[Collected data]
^^^^

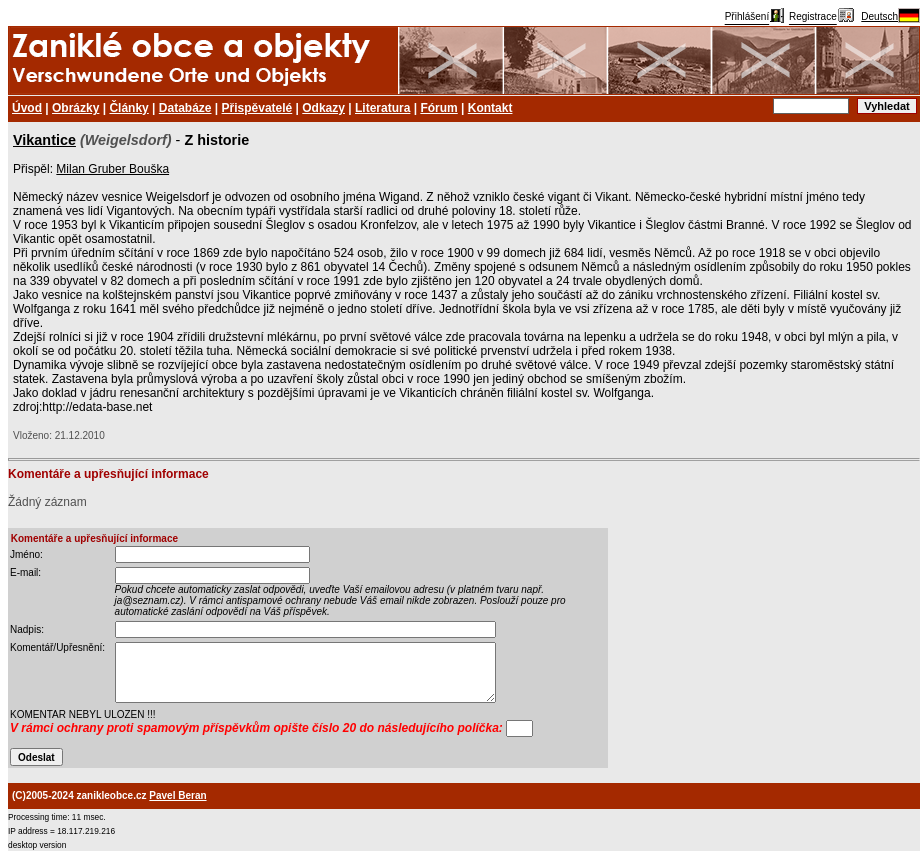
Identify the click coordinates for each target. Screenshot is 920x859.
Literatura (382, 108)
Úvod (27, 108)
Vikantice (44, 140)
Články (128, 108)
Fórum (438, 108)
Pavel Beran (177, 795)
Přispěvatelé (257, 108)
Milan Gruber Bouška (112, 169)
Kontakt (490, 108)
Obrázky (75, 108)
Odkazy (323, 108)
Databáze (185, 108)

^^^^

▶ _Assignment_:
Write out every record exactly. Leave the pictures out.

▶ _Answer_:
Identify the click coordinates for each target. Screenshot is 920x859.
Literatura (382, 108)
Úvod (27, 108)
Vikantice (44, 140)
Články (128, 108)
Fórum (438, 108)
Pavel Beran (177, 795)
Přispěvatelé (257, 108)
Milan Gruber Bouška (112, 169)
Kontakt (490, 108)
Obrázky (75, 108)
Odkazy (323, 108)
Databáze (185, 108)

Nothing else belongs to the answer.